Posted 11/1/2021 9:16 AM (GMT -5)
Mel, while many appear high, unwarranted and often get knocked down, they aren’t actually phony for several reasons, with two being primary.
First, it is well known that Medicare level reimbursements will not and can not sustain the present level of health care in the United States. That fact is well known and no one in the know disputes it. The commercial insurance, other third party payors and the patient must fill the gap created by Medicare/Medicaid, or the overall level of care and availability must be reduced or eliminated. So if a procedure actually costs $100 and Medicare only pays $50 then someone else has to pay $150. If not, then after a while of losing money, the procedure will no longer be provided to anyone and then everyone loses out.
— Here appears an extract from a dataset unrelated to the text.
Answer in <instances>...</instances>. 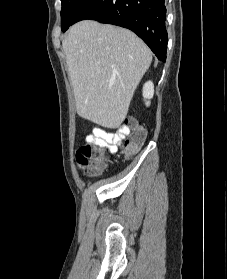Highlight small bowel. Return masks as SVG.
<instances>
[{"label": "small bowel", "instance_id": "1", "mask_svg": "<svg viewBox=\"0 0 227 279\" xmlns=\"http://www.w3.org/2000/svg\"><path fill=\"white\" fill-rule=\"evenodd\" d=\"M128 134L129 129L125 126H120L115 132H107L104 128L96 126L90 139L94 140L97 146L107 148L109 153L114 155L123 145Z\"/></svg>", "mask_w": 227, "mask_h": 279}]
</instances>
Second, each provider negotiates and/or accepts payment limits from commercial insurers and other third party payors like unions, self-insured company plans, HMOs, etc. This varies greatly by area and combinations of different providers and insurers/unions/employer self insured plans, etc. the provider lists a price that is known to all and negotiates down from there. Whatever they first list is the most they can negotiate from, so they purposely pad the assumed price. By definition it must be padded about 35-50 due to the Medicare/Medicaid underpayment gap. Then they must pad the assumed expense even more to guard against unsuccessful negotiations or coercive effect by very large payors.
It is this first, highest charge that you see on the bill and EOB. That is what law and regulations require. Basically no one pays it. Even the self paying negotiate with the providers and many court cases have ruled that an uninsured can only be charged as much as the insurance companies have negotiated, not necessarily the top-line on the bill.
An exception to this would be practitioners that do not negotiate with insurers and do not directly participate in Medicare. They tell you the charge, you accept it or negotiate it, if possible, and then pay it. Then you independently claim against your insurance plan or Medicare and receive some reimbursement in many cases. You will remember the renowned PCa medical oncologist, Dr. Snuffy Meyers. Several men on the board used him before his retirement. He used this method. The growing number of concierge practices use this method as well by charging a set monthly “membership” charge that then provides certain visits and procedures. For some things within the membership the patient may receive a reimbursement. Of course for hospitalizations and other such costs outside the membership, the rules of provider and payor reimbursement are in place.
The best I can advise is simply don’t look at the numbers unless you have to stroke a check. That is the only real and meaningful number. Find other things, like last night’s Braves game, to fuel anger and depression. Works for me.